Fun, you ask? A crappy little hatch that was the base model even when it
came out eight years ago? Hell yes! The shifter is silky smooth, with
shortish reasonably precise throws, the engine has a pretty good power band
for a small four, it revs freely, and the exhaust note it subdued and
growly, not the annoying blaaaaaaaaaaaaahhhhhht of certain imported
hatchbacks whose initials are HC who shall remain nameless. Also, although
it won't go around corners with the unquestioning blind loyalty of Tubby, it
still turns and burns, if not with authority, at least with persuasiveness.
It is very well balanced for a front engine-front drive design, with a
slight tendency for the front end to push when you are pushing on an on ramp
to beat the traffic behind you. Ease up on the throttle a tiny fraction and
you're back in line, tap the brakes and you're in a bit of a 4 wheel slide,
which I have learned not to do anymore, as it is scary as hell when you
can't afford any kind of bodywork.
Knock the back seats down and you have a cargo area with an almost flat bed
and low lift over which will carry any one of the following:
- A computer and monitor in original boxes
- a queen sized futon, rolled
- a 7 foot Christmas tree
- a patio table and chairs
- an armchair with ottoman
- two dozen 45 day wine kits
- fifteen 23 l carboys
- or thirty potted poinsettias in bulky paper wrappers
So I like it. I really like it. I even like the colour. Is it perfect?
No. Why not? Glad you asked.
There is no right hand side mirror. It isn't missing or broken or anything,
that was the way it came from the factory. Way to go to all of you guys at
Mazda who put safety first every day.
The seats are some kind of ugly evil woven vinyl that appears
indestructible, but is about the most uncomfortable thing I have ever sat on
in shorts, and that includes the seats in Tubby.
Opinionated Editor's note: I am under the distinct impression that Owen likes these seats because he thinks they will be easy to clean off if his friend Malcolm pukes on them after drinking, say, an entire bottle of Sambuca.

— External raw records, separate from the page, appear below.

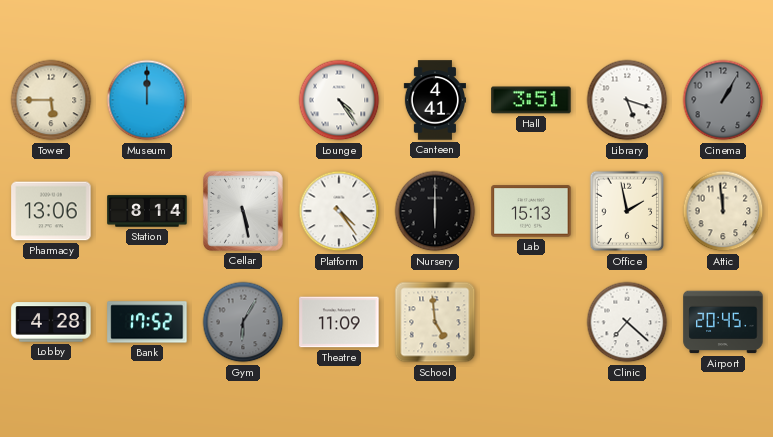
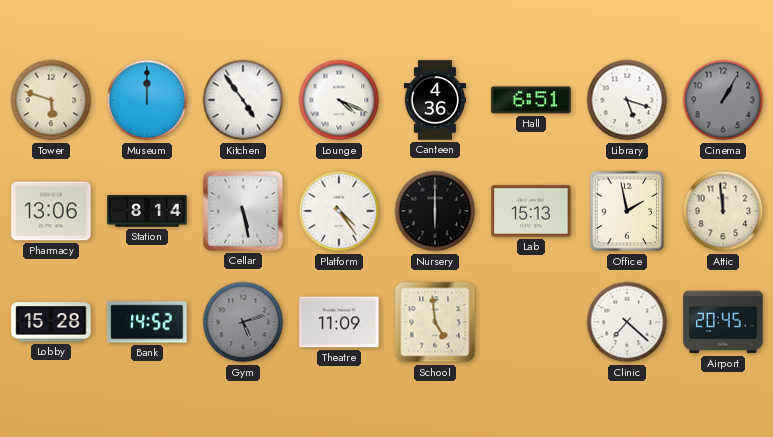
Tower: 5:45 -> 5:48
Kitchen: none -> 4:54
Lounge: 4:24 -> 4:19
Canteen: 4:41 -> 4:36
Hall: 3:51 -> 6:51
Lobby: 4:28 -> 15:28
Bank: 17:52 -> 14:52
Gym: 6:05 -> 5:12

The gearing allows for keeping up with traffic in the city, and cruises very
happily at 80 kmh in 5th on Crowchild Trail, however above 90 it is
incredibly loud. I have had it up much higher than that, I have exceeded
the speed limit by a large margin on highway 2 (rather larger than I
intended, but the fellow I was following at a reasonable speed seemed to
have cranked up his cruise control a bit at a time until we were going
_really_ fast.) But it is not a pleasant experience.
No Cruise Control, forcing me to sink to the level described above, slotting
in behind someone traveling at a reasonable speed and just following them.

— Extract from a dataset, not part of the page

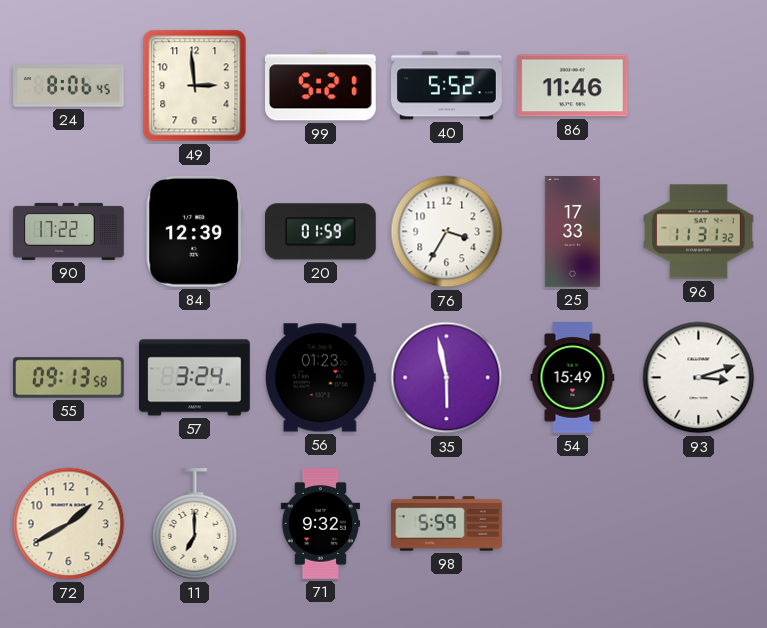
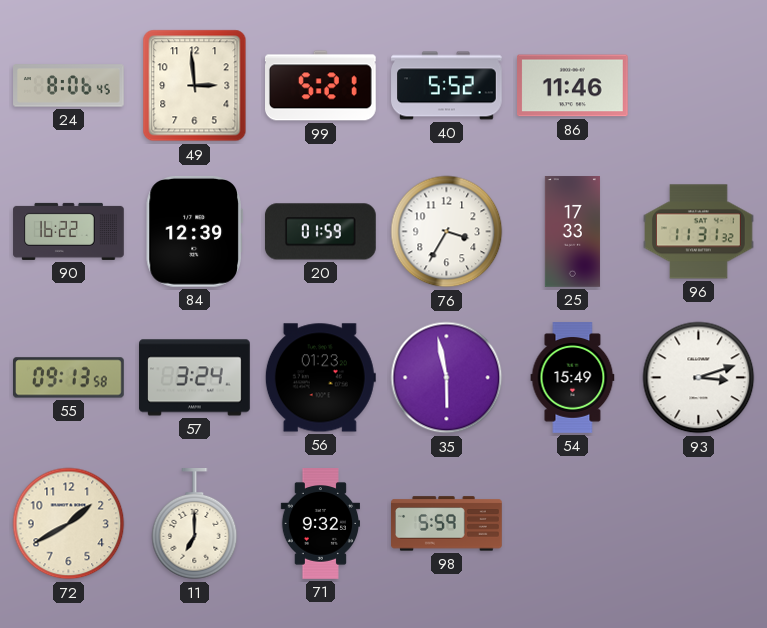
90: 17:22 -> 16:22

I really don't like doing that because it leaves me at the mercy of other
drivers. I guess I could keep an eye on my own speedo, but I'd really
rather watch the road.
The windows, when rolled down, let in all kinds of rain, in great rivers,
from the windshield. This never happened in Tubby because of the incredibly
ugly but very useful rain gutters all around the window.
The back windows open out no-draft style, which doesn't help, because there
is really no draft. If I didn't want a draft, I would keep the damn windows
shut. Oh wait! That's what I do with the back windows!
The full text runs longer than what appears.